Ancak Türkiye’de gazetecilerin örgütlenme hakkı çoktan ellerinden alındı. Ve ana akım medyada yeniden örgütlenmeye çalışan son grup da kendilerini yasal tazminatları – yasadışı bir şekilde- gasp edilmiş halde kapının önünde buldu. (Bakınız; 2019’da ben dahil Hürriyet’ten tazminatlarına el konularak atılan 45 gazeteci). Bu, şu anlama geliyor: “Ben sizi köle gibi çalıştırırım ve istediğim zaman da işten atarım.” Öyle ki, Demirören grubunun 45 gazeteciyi yasal tazminatlarına el koyarak işten atması, Avrupa Birliği’nin Ekim ayında açıklanan Türkiye ile ilgili 2020 İlerleme Raporu’na bile girdi!
Aslına bakarsanız bu zihniyet, gazetecileri; Vietnam’da, Kamboçya’da, günde 1 doların altında çalışmak zorunda bırakılan, hiçbir sigortaları olmayan ve en ufak bir itirazda kendini kapının önünde bulan ucuz işgücü olarak görüyor. Üçüncü dünya ülkelerine ait bu köhne zihniyetin acilen değişmesi gerekiyor. Önümüzdeki dönemde bu büyük sorunun mutlaka halledilmesi, gazetecilerin örgütlenme hakkının yeniden verilmesi, buna engel olan medya patronlarına da ceza kesilmesi gibi önlemlerin alınması şart..

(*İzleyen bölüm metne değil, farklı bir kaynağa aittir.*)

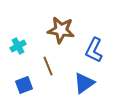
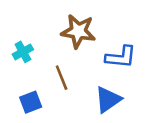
blue L-shape: (94, 50) -> (121, 57), turned -110

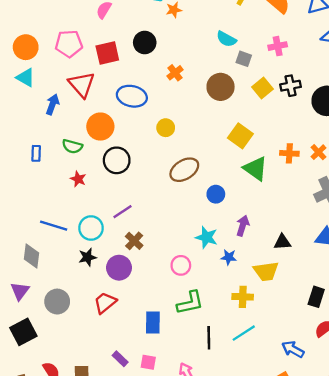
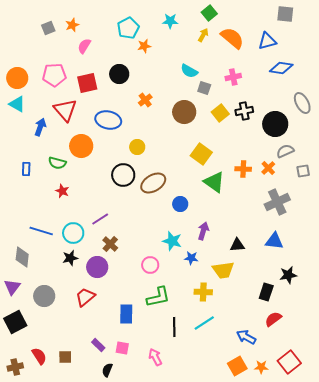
black circle: (117, 160) -> (123, 175), moved

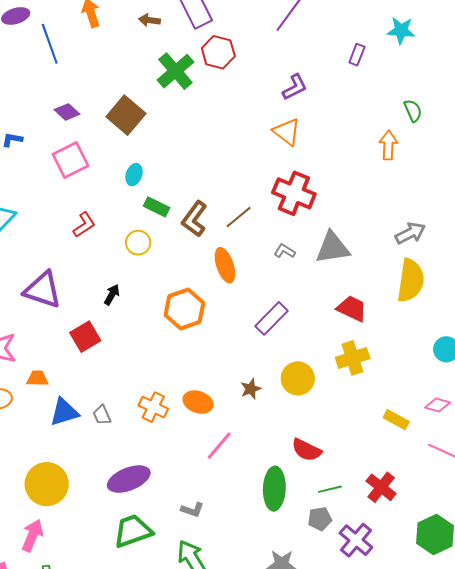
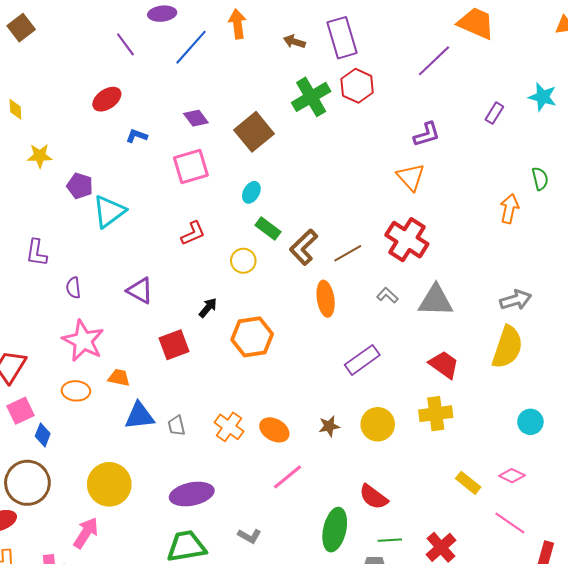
blue line: (50, 44) -> (191, 47), turned 51
purple triangle: (43, 290) -> (140, 291), size x0.7
orange hexagon: (184, 309) -> (252, 337), moved

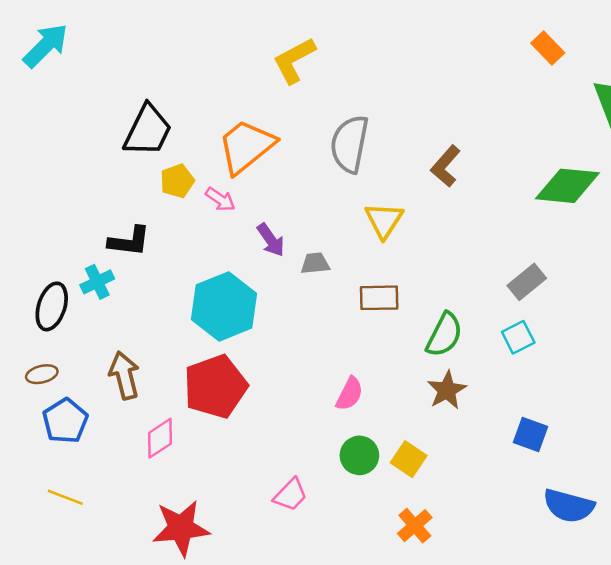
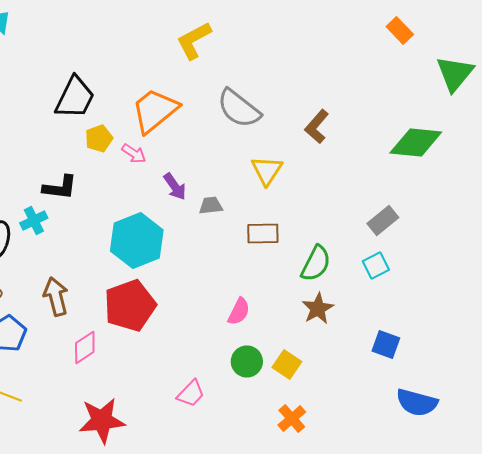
gray semicircle: (350, 144) -> (239, 108), turned -63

İNGİLTERE’DE RESMİ BASIN KARTINI DA SENDİKA VERİYOR
İngiltere’de resmi basın kartları, 1907 yılında kurulmuş olan “Ulusal Gazeteciler Sendikası” (National Union of Journalists- NUJ) tarafından veriliyor. Dünyanın en büyük gazetecilik sendikalarından biri olan NUJ’un, İngiliz gazetecilerin yanı sıra İrlandalı gazetecilerin de aralarında bulunduğu 35 bin üyesi bulunuyor. NUJ tarafından verilen basın kartı, İngiliz polisi ve tüm kamu kuruluşları tarafından da kanunen tanınmak zorunda. Aralarında BBC ve Reuters gibi dünyanın en önemli medya kuruluşlarının da bulunduğu tüm medya şirketleri bu kartı kabul ediyor. NUJ tarafından gazetecilere verilen Basın Kartı, dünyanın en prestijli kartlarından biri olarak kabul ediliyor çünkü bu kartın gazeteciler için İngiltere’de açamayacağı kapı yok. Sendikanın verdiği Basın Kartı’nın sahibiyseniz maaş artışı, sosyal haklar, haber takibi için istediğiniz yere girebilme, bilgi edinme, vs. gibi çok önemli ve insani çalışma şartları için gerekli haklara sahip oluyorsunuz.
NUJ’un adını ilk kez İngiltere’de, City University of London’da Master yaptığım ve bir yandan da Associated Press haber ajansında çalıştığım yıllarda iş arkadaşlarımdan duymuştum. Hatırlıyorum, gazeteciler için bir yılbaşı partisi düzenlenmişti ve o partiye bile sadece NUJ’un verdiği basın kartı sahibi olanlar girebiliyordu! Ben de o yıllarda genç ve kanı deli akan bir gazeteci olarak partiye gidebilmek için “NUJ kartım yok ama benim Associated Press kartım var” dediğimde herkes bana gülmüştü, çünkü sendikanın verdiği Basın Kartı’nın yanında medya şirketlerin verdiği kimlik kartının hiçbir işlevi yoktu!